CXI February 15th, 2018


  • USDCAD: It was a brutal session yesterday for USDCAD, and the USD more broadly, as the post CPI, USD rally faded and then violently reversed for the rest of NY trading.  There’s a lot of debate going on this morning as to why, with some market participants pointing to the weak Retail Sales numbers, a subsequent lowering of US GDP estimates from a number of banks, the rebound in the stock market, and that the CPI numbers were not strong enough to scare the Fed into hiking a fourth time this year.  But then why did US yields spike higher and remain bid?  Why did gold break out to the upside and reporters are running with headlines like this: “Gold surges on inflation worries”.  Markets are a little wonky right now to say the least.  Correlations are breaking down, interest-rate spreads are not driving FX price action, and reporters are writing different narratives for each market in an attempt to explain things (after the fact).  This is why we love technical, position and sentiment analysis.  The fundamentals can often get noisy, while human behavior and crowd psychology is a little bit more predictable, relatively speaking.  Case in point yesterday for USDCAD.  The market spiked higher after the stronger than expected US CPI release, held the gains for about a hour and then violently reversed lower right as gold prices broke higher above 1340.  This breakout in gold also came right as a slew of EURUSD options expired, so one could make the argument the EURUSD (and the broader USD) was open to further volatility as spot hedges were no longer needed.  With the sudden move back lower in USDCAD, support at 1.2565-70 was taken out easily, and that in turn opened to door to further selling to the next support level we mentioned, which was 1.2510.  The drop in USDCAD extended further overnight as the broader USD resumed its decent lower, but it found some support at the 1.2470s (which is the 23.6% Fibo retrace of the May-Sep 2017 decline) and is making an attempt to regain trend-line support at 1.2485-1.2490 at this hour.  The broader USD is off its lows.  EURCAD and GBPCAD remain buoyant as well.  All this is helping USDCAD a little bit here but a firm NY close above 1.2510-1.2520 is what’s needed to arrest the downward momentum now.

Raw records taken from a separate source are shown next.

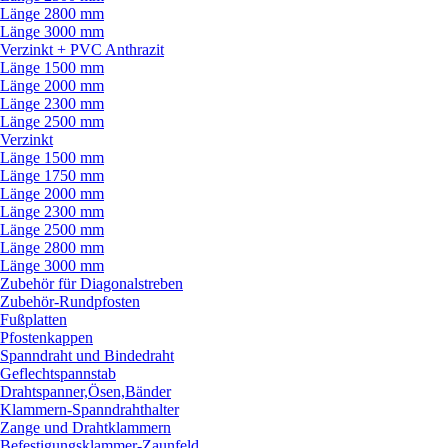
Länge 2800 mm
Länge 3000 mm
Verzinkt + PVC Anthrazit
Länge 1500 mm
Länge 2000 mm
Länge 2300 mm
Länge 2500 mm
Verzinkt
Länge 1500 mm
Länge 1750 mm
Länge 2000 mm
Länge 2300 mm
Länge 2500 mm
Länge 2800 mm
Länge 3000 mm
Zubehör für Diagonalstreben
Zubehör-Rundpfosten
Fußplatten
Pfostenkappen
Spanndraht und Bindedraht
Geflechtspannstab
Drahtspanner,Ösen,Bänder
Klammern-Spanndrahthalter
Zange und Drahtklammern
Befestigungsklammer-Zaunfeld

  • AUDUSD: The Aussie had a spectacular reversal higher during the 10am hour yesterday, as it benefited from the swift move lower in the broader USD.  AUDUSD took out three resistance levels on the charts, and closed strongly above 0.7915.  This paved the way for further gains in Asia, but the market stalled just shy of trend-line resistance in the 0.7970s.  The Australian employment report, surprisingly, turned out not to be a market mover as the headline job gain figure came in pretty much right as expected (+16k).  The internals weren’t great (part-time jobs gained and full-time jobs lost), but AUDUSD had enough momentum behind it from the NY session.  We’ve since seen AUDUSD back off a bit here as the broader USD recovers, and we’re hearing talk of a 1.5bln AUD expiry at 0.7950 for tomorrow’s NY cut (10am).  Support today remains plentiful:  First at 0.7915, then 0.7900-0.7905, then 0.7890.

  • EURUSD: After spiking lower post US CPI yesterday, EURUSD found support in the 1.2280s, slowly regained 1.2305-1.2320 over the next hour, and then violently spiked higher at 10am when gold broke higher and the EUR option expiry passed.  The fact that the market surpassed 1.2410-1.2420 by mid-day opened the door to further gains up to 1.2470s, which the market achieved towards the NY close and into Asia.  The market then busted higher through the 1.2470s and touched 1.2500 around the 2am hour as USDJPY broke below 106.30, but this has somewhat reversed now as USDJPY attempts to bounce yet again.  EURUSD is now testing the 1.2470s as we write.  Reuters is reporting large option barriers at 1.2550, 1.2575 and 1.2600, which might cap things a little bit now if the market wants to defend them (barriers option cease when spot reaches the strike price).  EURJPY is stable today, but in much better shape now technically speaking, after testing and holding the 132.50s earlier today.  USDCNH has slipped lower throughout all this, but with the Chinese Lunar New Year holidays now in full swing until next Wednesday, we don’t expect the Yuan to lead.  Should EURUSD fail to hold the 1.2470s today, we could very well see some profit taking here back into the mid 1.24s.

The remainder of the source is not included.